Task instructions: Leaving out the images, reproduce every line of the data that follows exactly.

[Opening Input material section]

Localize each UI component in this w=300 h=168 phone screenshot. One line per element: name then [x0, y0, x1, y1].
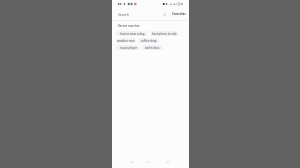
staticText: how to train a dog: [120, 32, 145, 36]
button[interactable]: how to train a dog: [116, 31, 148, 36]
staticText: music player: [120, 46, 137, 50]
button[interactable]: kotlin docs: [142, 45, 163, 50]
staticText: Recent searches: [118, 24, 140, 28]
staticText: kotlin docs: [145, 46, 160, 50]
button[interactable]: music player: [116, 45, 140, 50]
button[interactable]: best places to visit: [150, 31, 178, 36]
button[interactable]: weather now: [116, 38, 136, 43]
button[interactable]: Recents: [143, 159, 153, 168]
staticText: best places to visit: [152, 32, 177, 36]
staticText: weather now: [117, 39, 135, 43]
button[interactable]: Back: [162, 159, 172, 168]
button[interactable]: Home: [127, 159, 137, 168]
button[interactable]: Clear: [161, 11, 168, 18]
button[interactable]: Cancelar: [172, 12, 186, 16]
staticText: coffee shop: [141, 39, 157, 43]
staticText: Search: [118, 12, 129, 17]
button[interactable]: coffee shop: [138, 38, 159, 43]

[Closing Input material section]

Solution for this problem:
Localize each UI component in this w=300 h=168 phone screenshot. One line per element: name then [x0, y0, x1, y1].
staticText: how to train a dog: [120, 32, 145, 36]
button[interactable]: how to train a dog: [116, 31, 148, 36]
staticText: music player: [120, 46, 137, 50]
button[interactable]: kotlin docs: [142, 45, 163, 50]
staticText: Recent searches: [118, 24, 140, 28]
staticText: kotlin docs: [145, 46, 160, 50]
button[interactable]: music player: [116, 45, 140, 50]
button[interactable]: best places to visit: [150, 31, 178, 36]
button[interactable]: weather now: [116, 38, 136, 43]
button[interactable]: Recents: [143, 159, 153, 168]
staticText: best places to visit: [152, 32, 177, 36]
staticText: weather now: [117, 39, 135, 43]
button[interactable]: Back: [162, 159, 172, 168]
button[interactable]: Home: [127, 159, 137, 168]
button[interactable]: Clear: [161, 11, 168, 18]
button[interactable]: Cancelar: [172, 12, 186, 16]
staticText: coffee shop: [141, 39, 157, 43]
staticText: Search: [118, 12, 129, 17]
button[interactable]: coffee shop: [138, 38, 159, 43]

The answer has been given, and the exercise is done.